If it falls on classes or individuals it will be a severe punishment. He wished
it to be considered how extremely guarded the constitution was in respect to
cases not within its limits. Murder or treason cannot be noticed by the
legislature. Is not this proposition, if voted, a vote of attainder? To
consider a principle, we must try its nature, and see how far it will go; in
the present case he considered the effects of the principle contended for,
would be pernicious. If we advert to the nature of republican government, we
shall find that the censorial power is in the people over the government, and
not in the government over the people.
As he had confidence in the good sense and patriotism of the people, he
did not anticipate any lasting evil to result from the publications of these
societies; they will stand or fall by the public opinion; no line can be drawn
in this case. The law is the only rule of right; what is consistent with that
is not punishable; what is not contrary to that, is innocent, or at least not
censurable by the legislative body.
With respect to the body of the people, (whether the outrages have
proceeded from weakness or wickedness) what has been done, and will be done by
the Legislature will have a due effect. If the proceedings of the
government should not have an effect, will this declaration produce it? The
people at large are possessed of proper sentiments on the subject of the
insurrection — the whole continent reprobates the conduct of the
insurgents, it is not therefore necessary to take the extra step. The press he
believed would not be able to shake the confidence of the people in the
government. In a republic, light will prevail over darkness, truth over error
— he had undoubted confidence in this principle. If it be admitted that
the law cannot animadvert on a particular case, neither can we do it.
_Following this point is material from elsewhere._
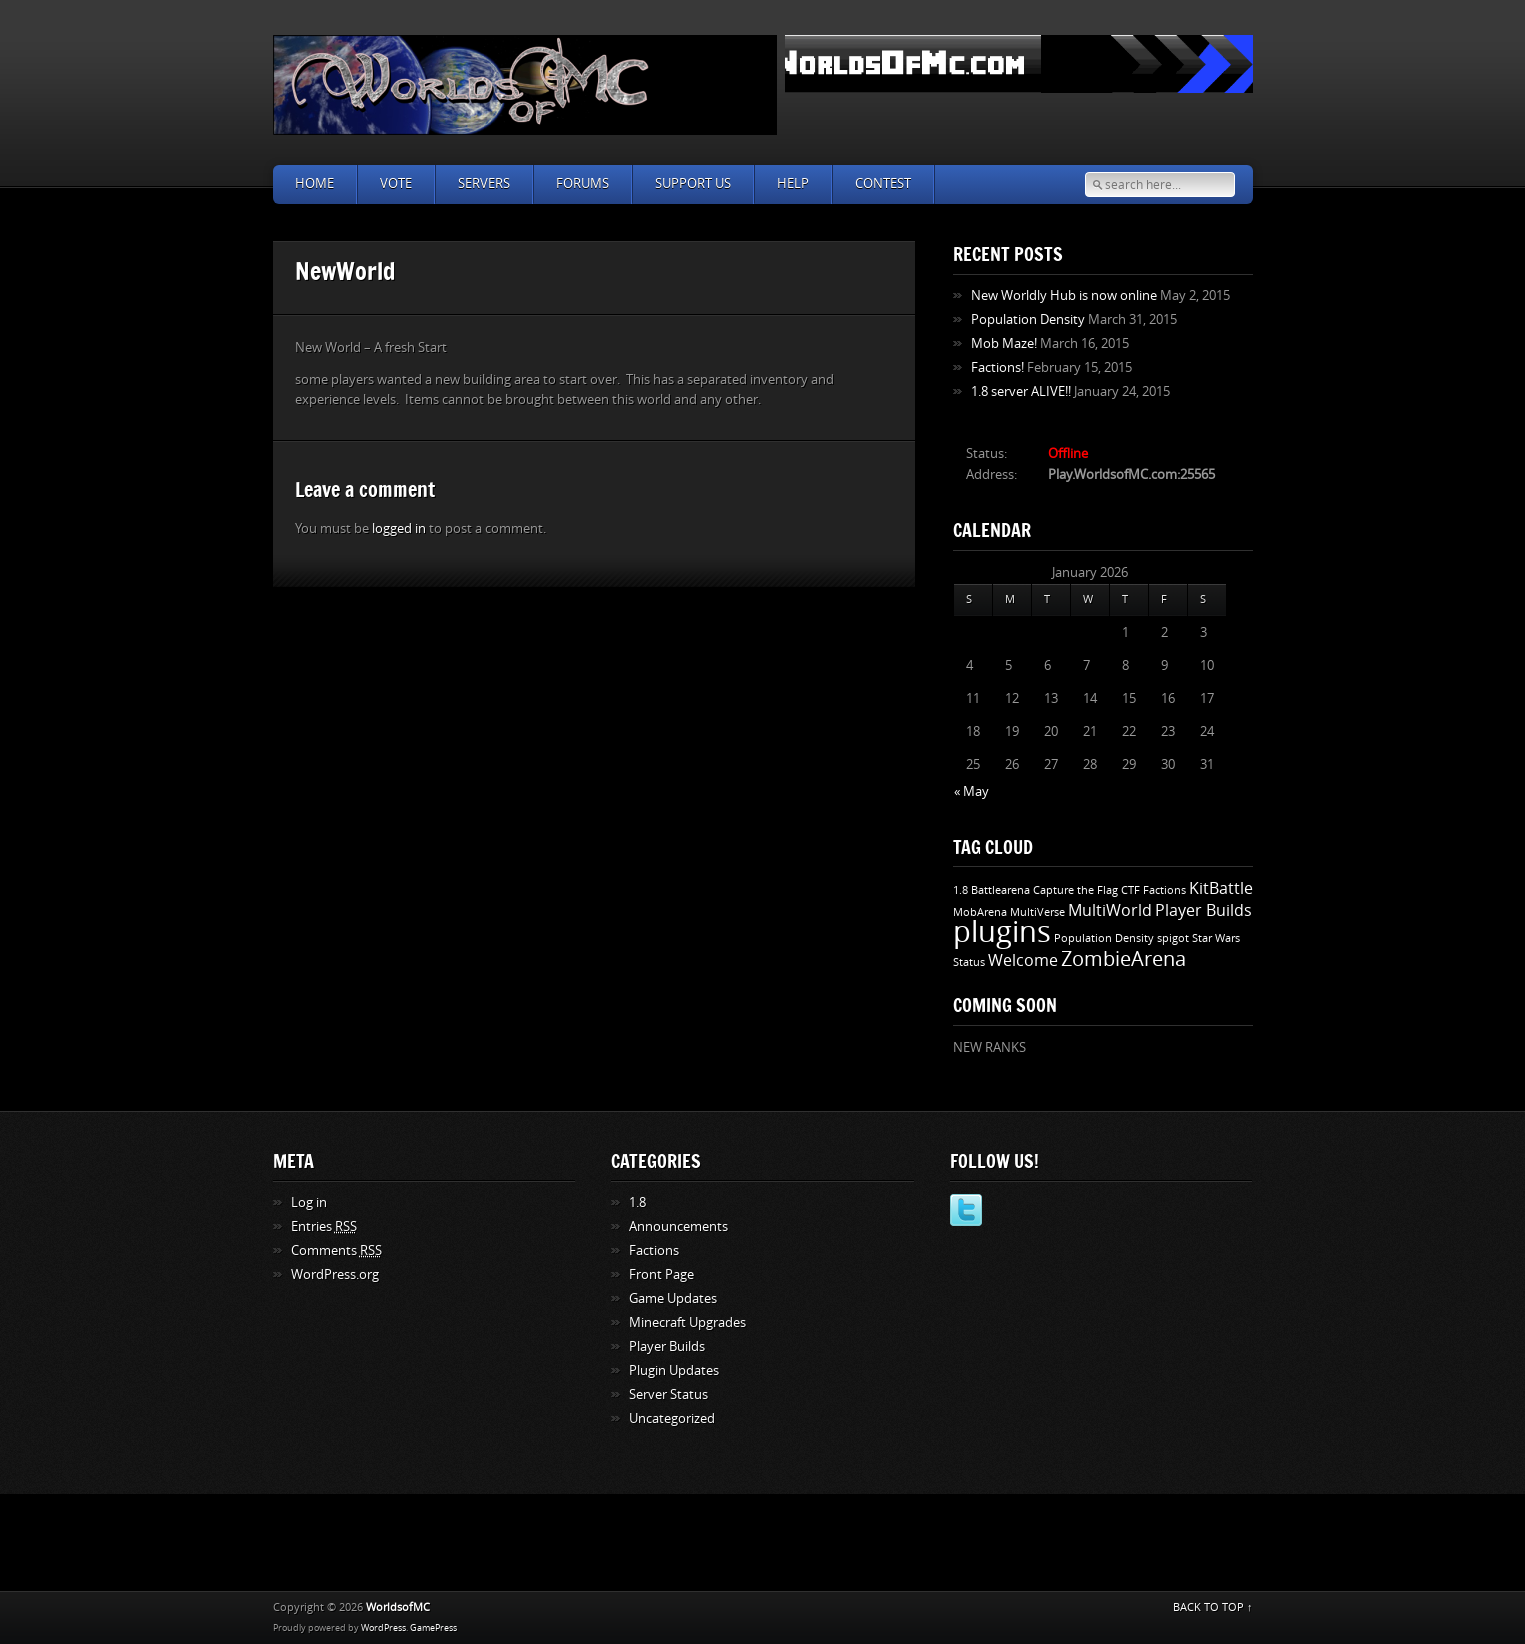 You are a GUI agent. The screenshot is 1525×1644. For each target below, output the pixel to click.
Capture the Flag (1075, 890)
Governments are administered by men — the same degree of purity does not
always exist. Honesty of motives may at present prevail — but this affords
no assurance that it will always be the case — at a future period a
Legislature may exist of a very different complexion from the present; in this
view, we ought not by any vote of ours to give support to measures which now we
do not hesitate to reprobate. The gentleman from Georgia had anticipated him in
several remarks — no such inference can fairly be drawn as that we abandon
the President, should we pass over the whole business. The vote passed this
morning for raising a force to compleat the good work of peace order and
tranquility begun by the executive, speaks quite a different language from that
which has been used to induce an adoption of the principle contended for.
Mr. Madison adverted to precedents — none parallel to the subject
before us existed. The inquiry into the failure of the expedition under St.
Clair was not in point. In that case the house appointed a Committee of enquiry
into the conduct of an individual in the public service — the democratic
societies are not. He knew of nothing in the proceedings of the Legislature
which warrants the house in saying that institutions, confessedly not illegal,
were subjects of legislative censure.